The relationship of the vertebrates to the invertebrate chordates has been a matter of contention, but although these cladistic relationships are still being examined, it appears that the Craniata/Vertebrata are a monophyletic group that shares the five basic chordate characteristics with the other two subphyla, Urochordata and Cephalochordata. Traditional phylogenies place the cephalochordates as a sister clade to the chordates, a view that has been supported by most current molecular analyses. This hypothesis is further supported by the discovery of a fossil in China from the genus Haikouella. This organism seems to be an intermediate form between cephalochordates and vertebrates. The Haikouella fossils are about 530 million years old and appear similar to modern lancelets. These organisms had a brain and eyes, as do vertebrates, but lack the skull found in craniates.1 This evidence suggests that vertebrates arose during the Cambrian explosion.
Vertebrates are the largest group of chordates, with more than 62,000 living species, which are grouped based on anatomical and physiological traits. More than one classification and naming scheme is used for these animals. Here we will consider the traditional groups Agnatha, Chondrichthyes, Osteichthyes, Amphibia, Reptilia, Aves, and Mammalia, which constitute classes in the subphylum Vertebrata/Craniata. Virtually all modern cladists classify birds within Reptilia, which correctly reflects their evolutionary heritage. Thus, we now have the nonavian reptiles and the avian reptiles in our reptilian classification. We consider them separately only for convenience. Further, we will consider hagfishes and lampreys together as jawless fishes, the Agnatha, although emerging classification schemes separate them into chordate jawless fishes (the hagfishes) and vertebrate jawless fishes (the lampreys).

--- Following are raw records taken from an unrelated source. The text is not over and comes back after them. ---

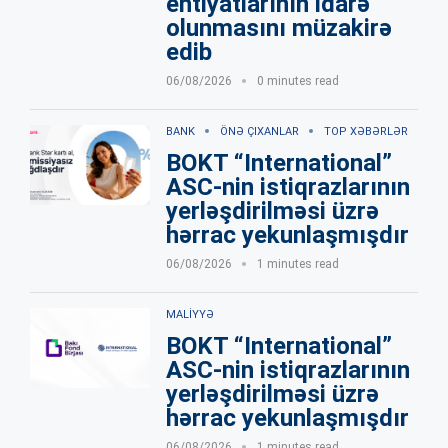
ehtiyatlarının idarə
olunmasını müzakirə
edib
06/08/2026
0 minutes read
BANK
ÖNƏ ÇIXANLAR
TOP XƏBƏRLƏR
BOKT “International”
ASC-nin istiqrazlarının
yerləşdirilməsi üzrə
hərrac yekunlaşmışdır
06/08/2026
1 minutes read
MALIYYƏ
BOKT “International”
ASC-nin istiqrazlarının
yerləşdirilməsi üzrə
hərrac yekunlaşmışdır
06/08/2026
1 minutes read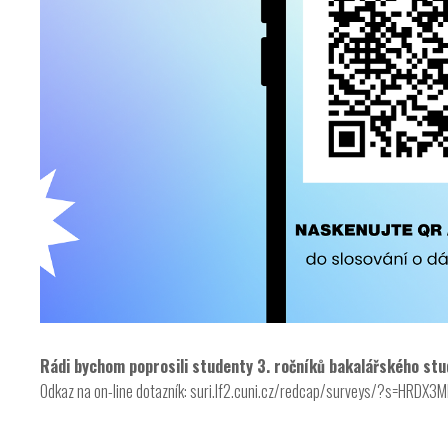
Rádi bychom poprosili studenty 3. ročníků bakalářského stu
Odkaz na on-line dotazník: suri.lf2.cuni.cz/redcap/surveys/?s=HRD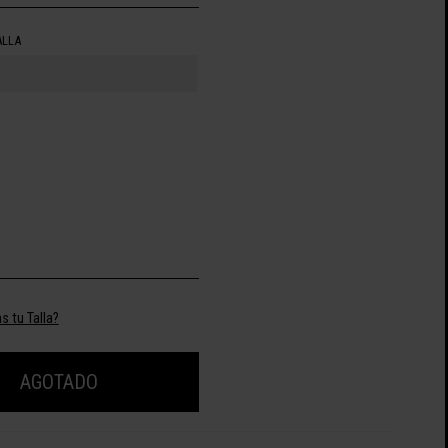
ALLA
s tu Talla?
AGOTADO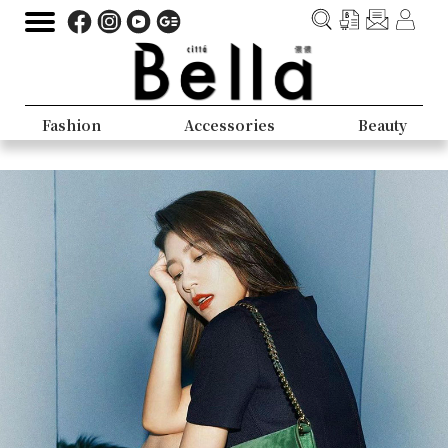
Fashion
Accessories
Beauty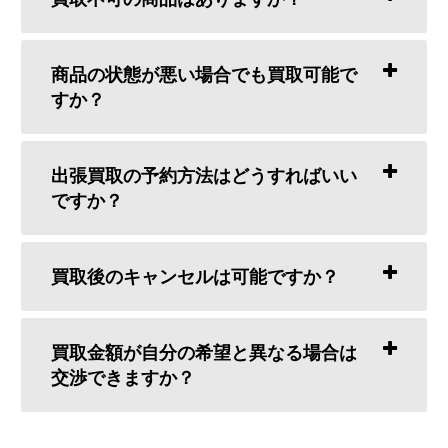
商品の状態が悪い場合でも買取可能で
すか？
出張買取の予約方法はどうすればいい
ですか？
買取後のキャンセルは可能ですか？
買取金額が自分の希望と異なる場合は
交渉できますか？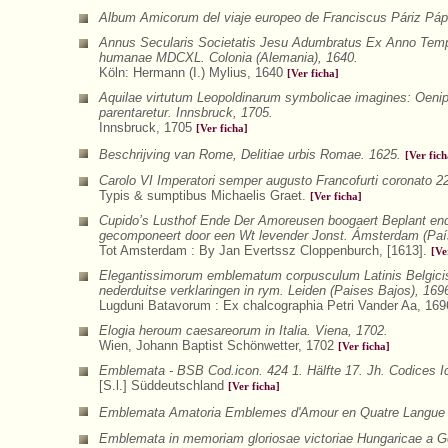
Album Amicorum del viaje europeo de Franciscus Páriz Páp
Annus Secularis Societatis Jesu Adumbratus Ex Anno Tempo
humanae MDCXL. Colonia (Alemania), 1640.
Köln: Hermann (I.) Mylius, 1640
[Ver ficha]
Aquilae virtutum Leopoldinarum symbolicae imagines: Oeni
parentaretur. Innsbruck, 1705.
Innsbruck, 1705
[Ver ficha]
Beschrijving van Rome, Delitiae urbis Romae. 1625.
[Ver fich
Carolo VI Imperatori semper augusto Francofurti coronato 22
Typis & sumptibus Michaelis Graet.
[Ver ficha]
Cupido’s Lusthof Ende Der Amoreusen boogaert Beplant end
gecomponeert door een Wt levender Jonst. Ámsterdam (Paí
Tot Amsterdam : By Jan Evertssz Cloppenburch, [1613].
[Ve
Elegantissimorum emblematum corpusculum Latinis Belgicis
nederduitse verklaringen in rym. Leiden (Paises Bajos), 169
Lugduni Batavorum : Ex chalcographia Petri Vander Aa, 16
Elogia heroum caesareorum in Italia. Viena, 1702.
Wien, Johann Baptist Schönwetter, 1702
[Ver ficha]
Emblemata - BSB Cod.icon. 424 1. Hälfte 17. Jh. Codices 
[S.l.] Süddeutschland
[Ver ficha]
Emblemata Amatoria Emblemes d'Amour en Quatre Langue a
Emblemata in memoriam gloriosae victoriae Hungaricae a Ger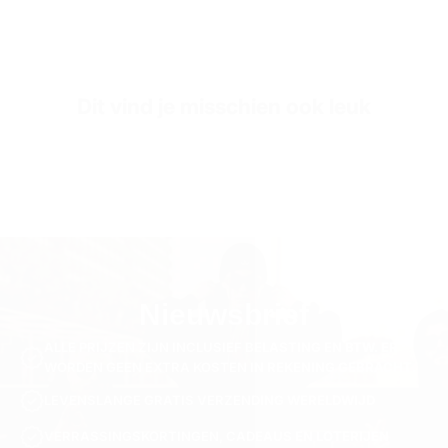
Sleeve Length
Lange Mouw
SKU
OUT2802-gray-s
Dit vind je misschien ook leuk
Nieuwsbrief
ALLE PRIJZEN ZIJN INCLUSIEF BELASTING EN BTW. ER
WORDEN GEEN EXTRA KOSTEN IN REKENING GEBRACHT.
LEVENSLANGE GRATIS VERZENDING WERELDWIJD
VERRASSINGSKORTINGEN, CADEAUS EN LOTERIJEN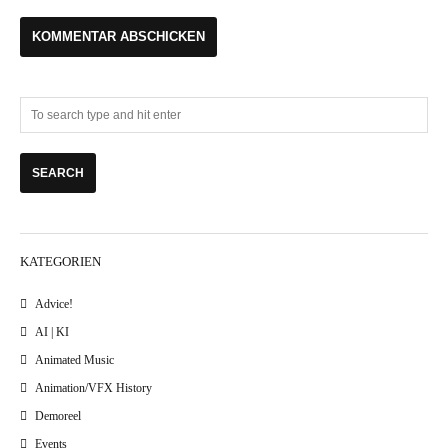
KATEGORIEN
Advice!
AI | KI
Animated Music
Animation/VFX History
Demoreel
Events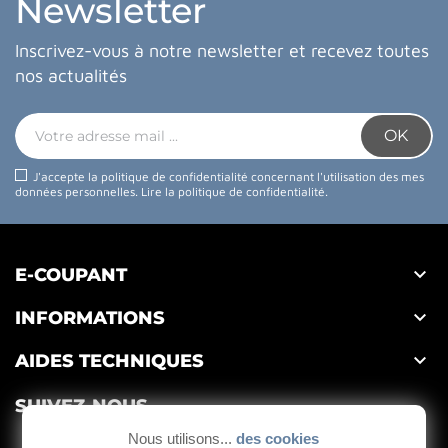
Newsletter
Inscrivez-vous à notre newsletter et recevez toutes
nos actualités
J'accepte la politique de confidentialité concernant l'utilisation des mes
données personnelles.
Lire la politique de confidentialité
.

E-COUPANT

INFORMATIONS

AIDES TECHNIQUES
SUIVEZ-NOUS
Nous utilisons...
des cookies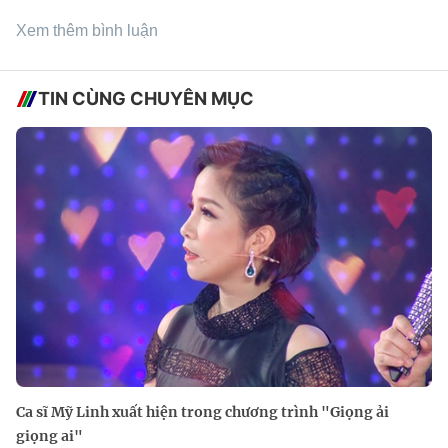
Xem thêm bình luận
TIN CÙNG CHUYÊN MỤC
Ca sĩ Mỹ Linh xuất hiện trong chương trình "Giọng ải
giọng ai"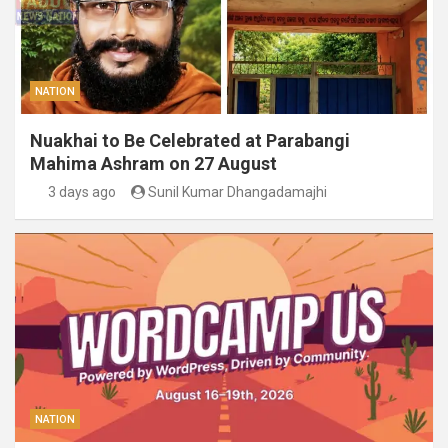
NATION
Nuakhai to Be Celebrated at Parabangi
Mahima Ashram on 27 August
3 days ago
Sunil Kumar Dhangadamajhi
NATION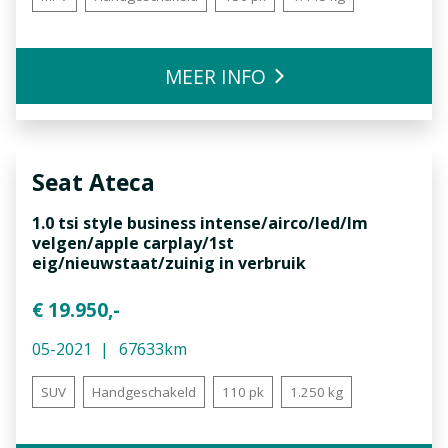
MEER INFO
Seat
Ateca
1.0 tsi style business intense/airco/led/lm
velgen/apple carplay/1st
eig/nieuwstaat/zuinig in verbruik
€ 19.950,-
05-2021
67633km
SUV
Handgeschakeld
110 pk
1.250 kg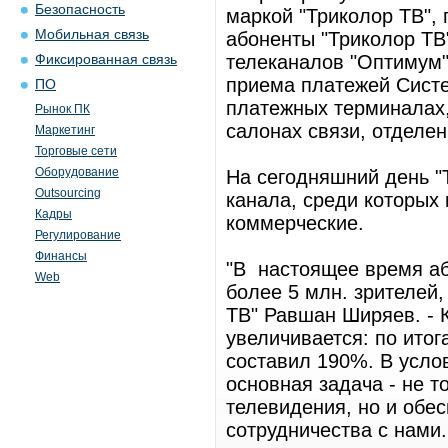
Безопасность
маркой "Триколор ТВ", 
Мобильная связь
абоненты "Триколор ТВ
телеканалов "Оптимум" 
Фиксированная связь
приема платежей Систем
ПО
платежных терминалах,
Рынок ПК
салонах связи, отделен
Маркетинг
Торговые сети
Оборудование
На сегодняшний день "
Outsourcing
канала, среди которых
Кадры
коммерческие.
Регулирование
Финансы
"В настоящее время аб
Web
более 5 млн. зрителей,
ТВ" Равшан Ширяев. - 
увеличивается: по итог
составил 190%. В усло
основная задача - не т
телевидения, но и обес
сотрудничества с нами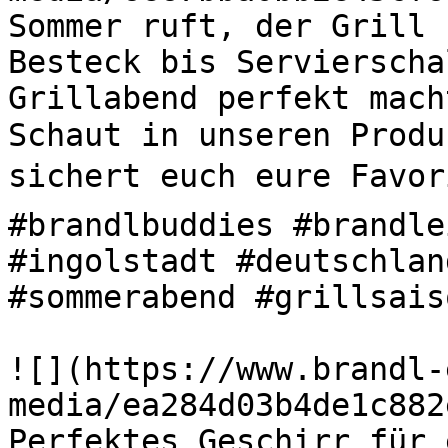
Sommer ruft, der Grill s
Besteck bis Servierscha
Grillabend perfekt mach
Schaut in unseren Produ
sichert euch eure Favori
#brandlbuddies #brandle
#ingolstadt #deutschlan
#sommerabend #grillsaiso
![](https://www.brandl-
media/ea284d03b4de1c882
Perfektes Geschirr für 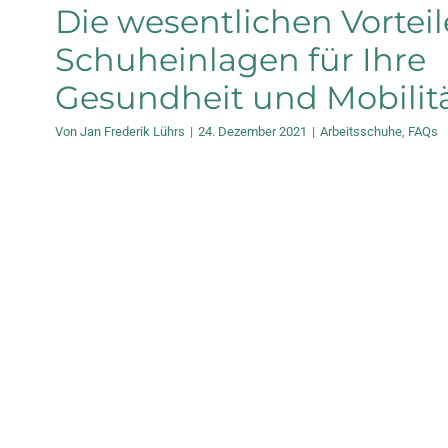
Die wesentlichen Vorteil
Schuheinlagen für Ihre
Gesundheit und Mobilit
Von
Jan Frederik Lührs
|
24. Dezember 2021
|
Arbeitsschuhe
,
FAQs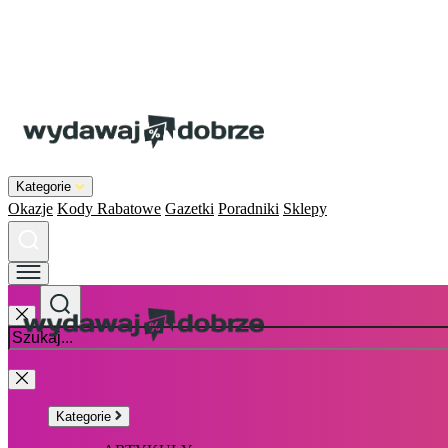
Kategorie
Okazje
Kody Rabatowe
Gazetki
Poradniki
Sklepy
Kategorie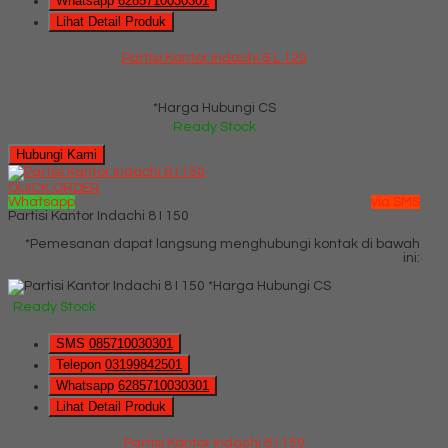
Whatsapp
6285710030301
Lihat Detail Produk
Partisi Kantor Indachi 6 L 120
*Harga Hubungi CS
Ready Stock
Hubungi Kami
QUICK ORDER
Whatsapp
via SMS
Partisi Kantor Indachi 8 I 150
*Pemesanan dapat langsung menghubungi kontak di bawah
ini:
*Harga Hubungi CS
Ready Stock
SMS
085710030301
Telepon
03199842501
Whatsapp
6285710030301
Lihat Detail Produk
Partisi Kantor Indachi 8 I 150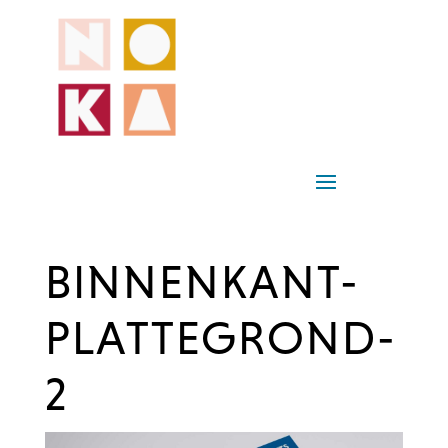
BINNENKANT-
PLATTEGROND-
2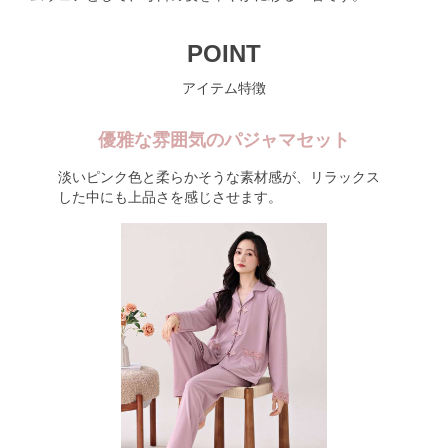
POINT
アイテム特徴
優雅な雰囲気のパジャマセット
淡いピンク色と柔らかそうな素材感が、リラックス
した中にも上品さを感じさせます。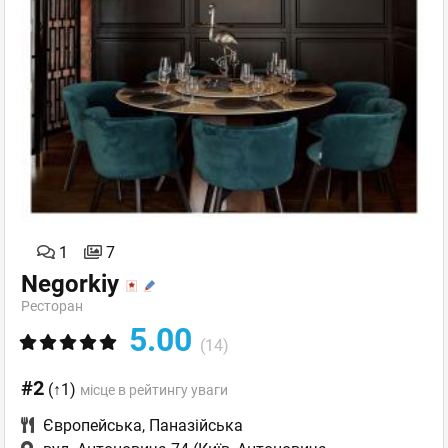
1
7
Negorkiy
Ресторан
5.00
(14)
#2
(↑1)
місце в рейтингу уваги
Європейська
,
Паназійська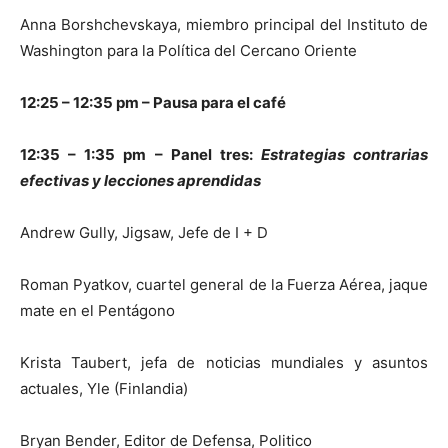
Anna Borshchevskaya, miembro principal del Instituto de
Washington para la Política del Cercano Oriente
12:25 – 12:35 pm – Pausa para el café
12:35 – 1:35 pm – Panel tres:
Estrategias contrarias
efectivas y
lecciones aprendidas
Andrew Gully, Jigsaw, Jefe de I + D
Roman Pyatkov, cuartel general de la Fuerza Aérea, jaque
mate en el Pentágono
Krista Taubert, jefa de noticias mundiales y asuntos
actuales, Yle (Finlandia)
Bryan Bender, Editor de Defensa, Politico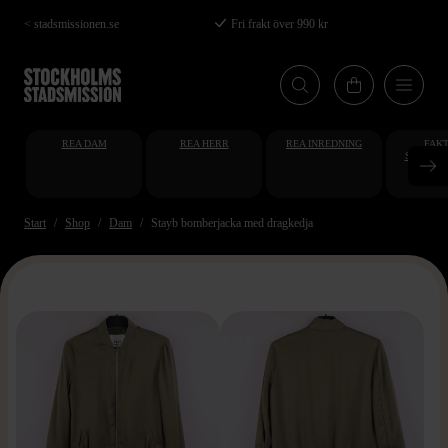
Hoppa
< stadsmissionen.se
Fri frakt över 990 kr
till
huvudinnehåll
REA DAM
REA HERR
REA INREDNING
FAKT
STUDENT
AT
Start
Shop
Dam
Stayb bomberjacka med dragkedja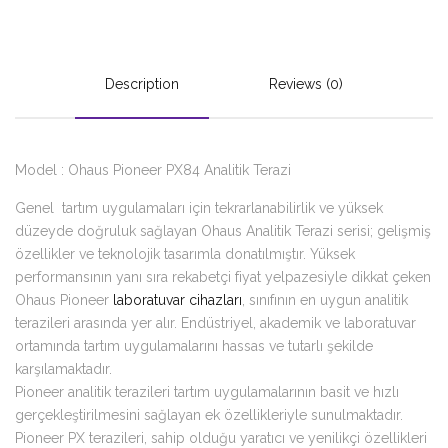
Description
Reviews (0)
Model : Ohaus Pioneer PX84 Analitik Terazi
Genel tartım uygulamaları için tekrarlanabilirlik ve yüksek
düzeyde doğruluk sağlayan Ohaus Analitik Terazi serisi; gelişmiş
özellikler ve teknolojik tasarımla donatılmıştır. Yüksek
performansının yanı sıra rekabetçi fiyat yelpazesiyle dikkat çeken
Ohaus Pioneer
laboratuvar cihazları
, sınıfının en uygun analitik
terazileri arasında yer alır. Endüstriyel, akademik ve laboratuvar
ortamında tartım uygulamalarını hassas ve tutarlı şekilde
karşılamaktadır.
Pioneer analitik terazileri tartım uygulamalarının basit ve hızlı
gerçekleştirilmesini sağlayan ek özellikleriyle sunulmaktadır.
Pioneer PX terazileri, sahip olduğu yaratıcı ve yenilikçi özellikleri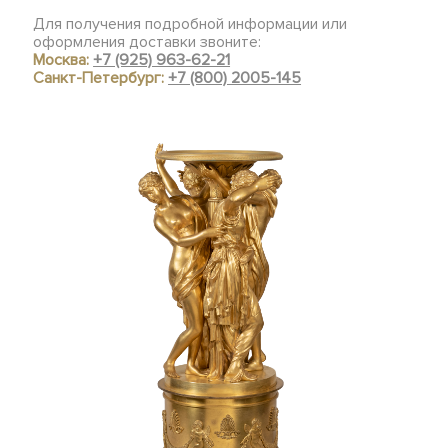
Для получения подробной информации или
оформления доставки звоните:
Москва:
+7 (925) 963-62-21
Санкт-Петербург:
+7 (800) 2005-145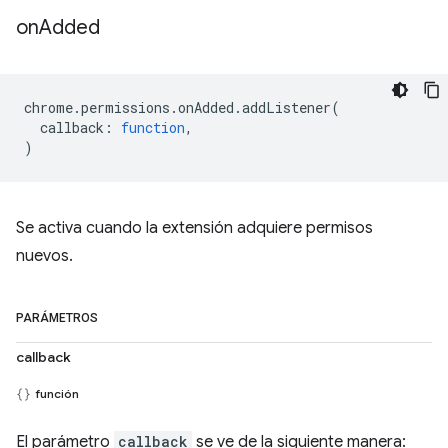
on
Added
chrome
.
permissions
.
onAdded
.
addListener
(
callback
:
function
,
)
Se activa cuando la extensión adquiere permisos
nuevos.
PARÁMETROS
callback
función
El parámetro
callback
se ve de la siguiente manera:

Animals that possess jaws are known as gnathostomes, which means “jawed mouth.” Gnathostomes include fishes and tetrapods. Tetrapod literally means “four-footed,” which refers to the phylogenetic history of various land vertebrates, even though in some of the tetrapods, the limbs may have been modified for purposes other than walking. Tetrapods include amphibians, reptiles, birds, and mammals, and technically could also refer to the extinct fishlike groups that gave rise to the tetrapods. Tetrapods can be further divided into two groups: amphibians and amniotes. Amniotes are animals whose eggs contain four extraembryonic membranes (yolk sac, amnion, chorion, and allantois) that provide nutrition and a water-retaining environment for their embryos. Amniotes are adapted for terrestrial living, and include mammals, reptiles, and birds.
Footnotes
- 1Chen, J. Y., Huang, D. Y., and Li, C. W., “An early Cambrian craniate-like chordate,” Nature 402 (1999): 518–522, doi:10.1038/990080.